Integrity of the proteasic site of paraplegin is not essential for complex I rescue. (A) Partial sequence alignment of human and yeast metalloproteases surrounding the divalent metal binding site (boxed area); the glutamic acid residue, E, replaced by glutamine, Q, is indicated. (B) Rescue of complex I in situ activity in HSP cells after pSPG7 and pSPG7^Q575 transfection. (C) Western blot analysis of complex I revealed by anti–39-kD antibody. Immunoblotting with HSP60 antibody was used to verify equal loading. Activity and protein amount of complex I were quantified by densitometric analysis. **, P < 0.001. Bars represent ±SEM.

Figure 8.

Complementation assays of Δyta10Δyta12 yeast cells with paraplegin–AFG3L2 complex. (A) Suppression of the respiratory deficiency of Δyta10Δyta12 yeast cells by paraplegin and AFG3L2 coexpression.

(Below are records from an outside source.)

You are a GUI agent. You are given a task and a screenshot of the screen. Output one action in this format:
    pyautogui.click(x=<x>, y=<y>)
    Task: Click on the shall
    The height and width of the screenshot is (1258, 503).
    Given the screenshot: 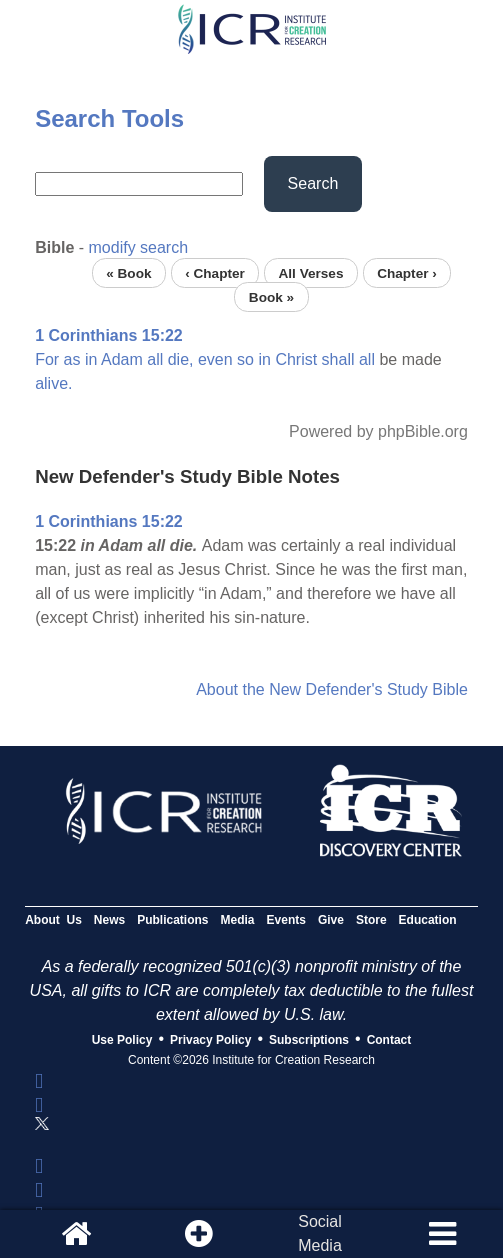 What is the action you would take?
    pyautogui.click(x=338, y=359)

Fivefold serial dilutions of yeast cells were spotted onto YP plates containing either 2% glucose (left, YPD) or 3% glycerol (right, YPG). (B) Western blot analysis of paraplegin–AFG3L2 complex on BN-PAGE: the human m-AAA protease has been revealed by c-Myc antibody, recognizing the AFG3L2 fusion protein; the same band was observed in an identical blot decorated by HA antibody, recognizing the paraplegin fusion protein (not depicted). (C) Proteolytic activity of paraplegin and AFG3L2 is required for respiratory competence of Δyta10Δyta12 cells; yeast cells harboring a proteolytic site mutation in paraplegin, AFG3L2, or both were cultured and spotted on YP plates containing 3% glycerol.